From the introduction of parental conflict, through divorce, and for years post-divorce, children and parents often endure emotional trauma (Cohen, 2002).  Age- suitable explanations and counselling are critical to help children recognize that they did not cause and cannot cure their parent’s divorce (Cohen, 2002).  Unfortunately, there is a lack of interplay between children’s post divorce adaptability research and interventions, as many interventions appear beneficial but lack empirical efficacy documentation (Grych & Fincham, 1992).  Significant practical limitations may hinder optimal therapeutic progress for children experiencing parental divorce such as lack of education from referral sources, lack of inclusion of both parents, triangulation, difficulty establishing treatment contracts, and factors affecting treatment duration and termination such as moving (Garber, 1994). 

Counselling interventions for children experiencing divorce are available individually or in a group setting.  Child-centered therapeutic interventions that help alleviate misconceptions, negative feelings, and common post-divorce challenges appear to be the most effective (Grych & Fincham, 1992).  Group settings are preferred over individual counselling because most schools and social service agencies do not have the resources to individually counsel every child and the group setting can normalize the experience and provide a supportive environment when discussing divorce with peers (Grych & Fincham, 1992).  Furthermore, it may be more comfortable for children to discuss sensitive issues with peers with similar experiences in comparison to discussing these issues in individual therapy with an adult counsellor (Grych & Fincham, 1992).  Overall, the type of counselling a child receives needs to be determined based on individual factors, severity of adjustment, ability to exist in a group, and program accessibility. 

Farmer and Galaris (1993) and Pedro-Caroll and Cowen (1985) suggest that community support can facilitate the child’s divorce adjustment by improving the child’s acceptance and understanding of divorce through quality discussions and interactions.

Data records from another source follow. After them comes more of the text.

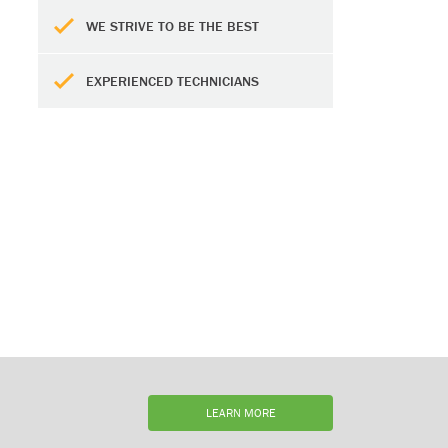
WE STRIVE TO BE THE BEST
EXPERIENCED TECHNICIANS
LEARN MORE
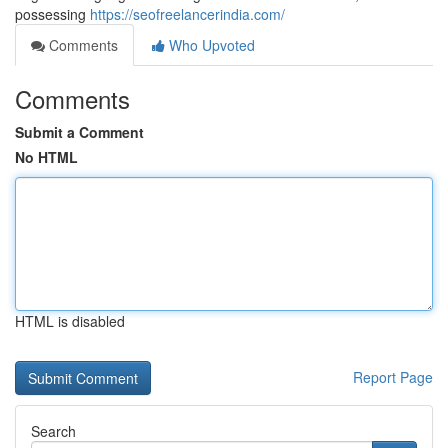
possessing
https://seofreelancerindia.com/
Comments
Who Upvoted
Comments
Submit a Comment
No HTML
HTML is disabled
Report Page
Search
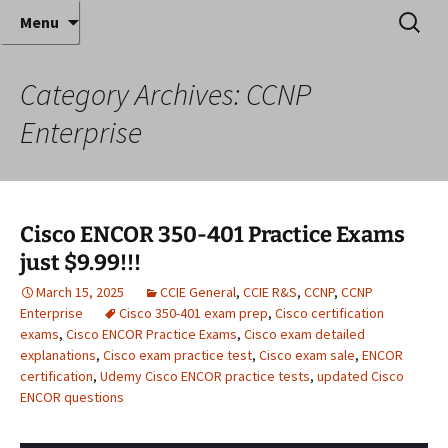
Where decades of IT experience meet clear
Skip
Search
Anthony Sequeira's Blog
Menu
to
for:
instruction!
Home
content
Category Archives: CCNP
Enterprise
Cisco ENCOR 350-401 Practice Exams
just $9.99!!!
March 15, 2025
CCIE General
,
CCIE R&S
,
CCNP
,
CCNP
Enterprise
Cisco 350-401 exam prep
,
Cisco certification
exams
,
Cisco ENCOR Practice Exams
,
Cisco exam detailed
explanations
,
Cisco exam practice test
,
Cisco exam sale
,
ENCOR
certification
,
Udemy Cisco ENCOR practice tests
,
updated Cisco
ENCOR questions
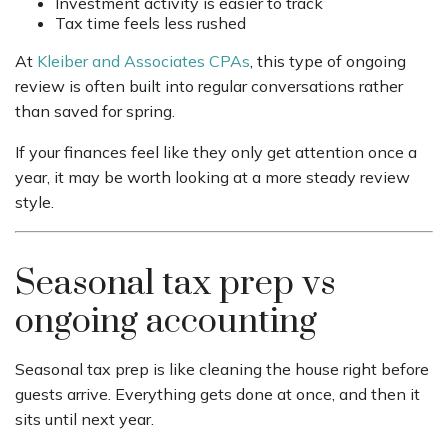
Investment activity is easier to track
Tax time feels less rushed
At
Kleiber and Associates CPAs
, this type of ongoing
review is often built into regular conversations rather
than saved for spring.
If your finances feel like they only get attention once a
year, it may be worth looking at a more steady review
style.
Seasonal tax prep vs
ongoing accounting
Seasonal tax prep is like cleaning the house right before
guests arrive. Everything gets done at once, and then it
sits until next year.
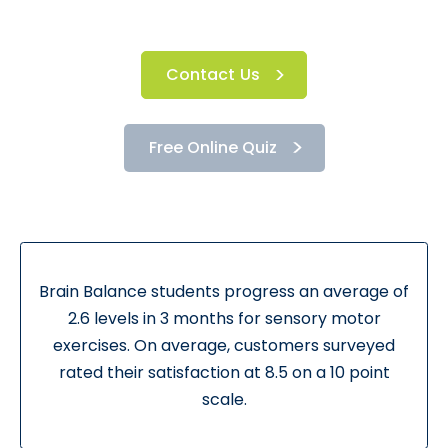
Contact Us
Free Online Quiz
Brain Balance students progress an average of
2.6 levels in 3 months for sensory motor
exercises. On average, customers surveyed
rated their satisfaction at 8.5 on a 10 point
scale.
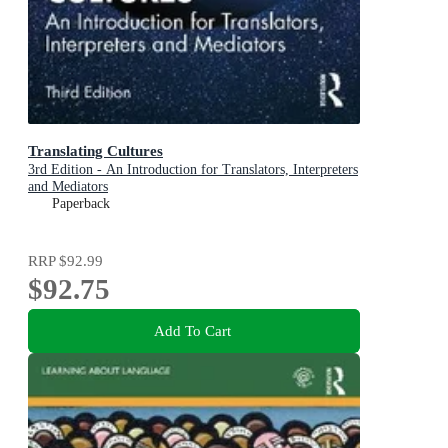
Translating Cultures
3rd Edition - An Introduction for Translators, Interpreters
and Mediators
Paperback
RRP
$92.99
$92.75
Add To Cart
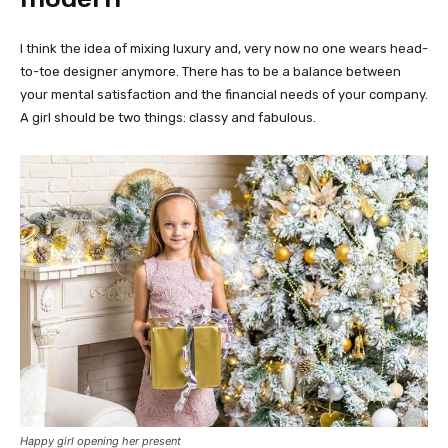
I think the idea of mixing luxury and, very now no one wears head-
to-toe designer anymore. There has to be a balance between
your mental satisfaction and the financial needs of your company.
A girl should be two things: classy and fabulous.
Happy girl opening her present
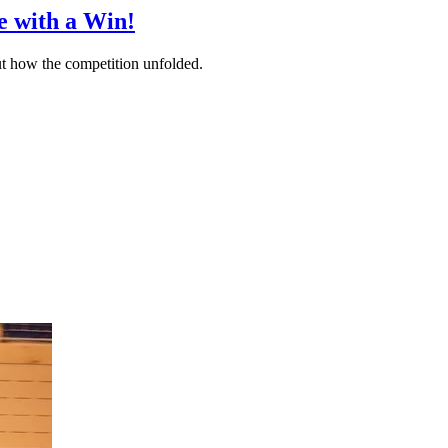
e with a Win!
 out how the competition unfolded.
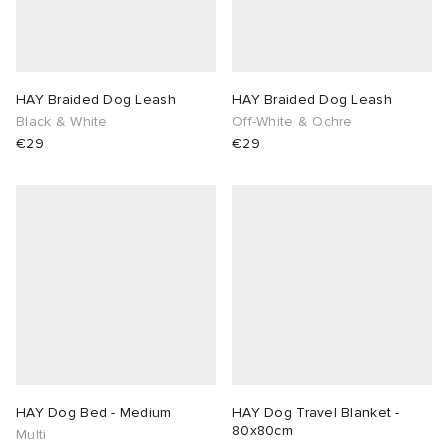
lance
a
Room
ison Margiela
t WIP
m
ing
HAY Braided Dog Leash
HAY Braided Dog Leash
Black & White
Off-White & Ochre
€29
€29
n
gacy
om
 Den
ot
Eyewear
ffice
tock
Studios
aurent Sunglasses
ne
t WIP
wens
n
o
nd
gacy
 JAPAN
lance
HAY Dog Bed - Medium
HAY Dog Travel Blanket -
80x80cm
 Samsøe
 Samba
 Den
 Samsøe
OSTANDOUT
Multi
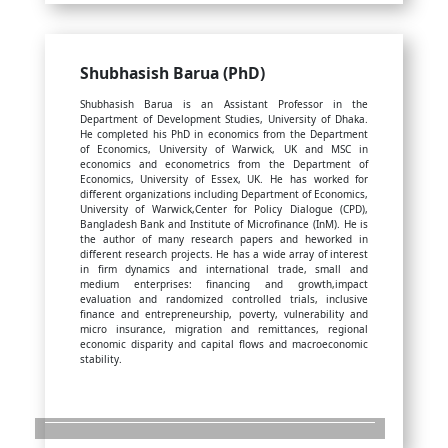
Shubhasish Barua (PhD)
Shubhasish Barua is an Assistant Professor in the
Department of Development Studies, University of Dhaka.
He completed his PhD in economics from the Department
of Economics, University of Warwick, UK and MSC in
economics and econometrics from the Department of
Economics, University of Essex, UK. He has worked for
different organizations including Department of Economics,
University of Warwick,Center for Policy Dialogue (CPD),
Bangladesh Bank and Institute of Microfinance (InM). He is
the author of many research papers and heworked in
different research projects. He has a wide array of interest
in firm dynamics and international trade, small and
medium enterprises: financing and growth,impact
evaluation and randomized controlled trials, inclusive
finance and entrepreneurship, poverty, vulnerability and
micro insurance, migration and remittances, regional
economic disparity and capital flows and macroeconomic
stability.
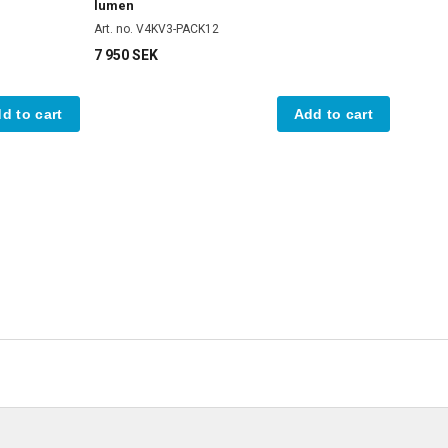
lumen
Art. no. V4KV3-PACK12
7 950 SEK
d to cart
Add to cart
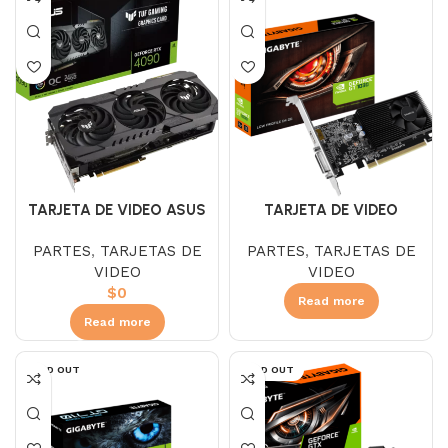
TARJETA DE VIDEO ASUS
TARJETA DE VIDEO
TUF RTX 4090 24GB
GIGABYTE GT 1030 2 GB
PARTES
,
TARJETAS DE
PARTES
,
TARJETAS DE
GAMING DDR6 OC
DDR4 LP
VIDEO
VIDEO
$
0
Read more
Read more
SOLD OUT
SOLD OUT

School-based support groups also build competence by teaching communication, anger management, and problem solving skills to facilitate the ability of the child to cope with parental divorce related challenges (Pedro-Caroll & Cowen, 1985).  In a demographically controlled study, Pedro-Caroll and Cowen (1985) found children receiving group therapy significantly improved on teacher ratings of competence such as compliance, frustration tolerance, sociability, and functional assertiveness.  Children in group therapy also have fewer teacher reported problem behaviors, less self-reported anxiety, and improved parent ratings of adjustment (Pedro-Caroll and Cowen, 1985).  Pedro-Caroll and Cowen (1985) strongly suggest that personal problem-solving strategies such as anger control skills and communication skills are equally as important in group therapy for children experiencing parental divorce as the supportive environment.  Stolberg and Mahler (1994) also found significant home behavior improvements in children that participated in skill-building group therapy however; children with significant problems experienced the greatest clinical symptom reductions in the support-alone condition.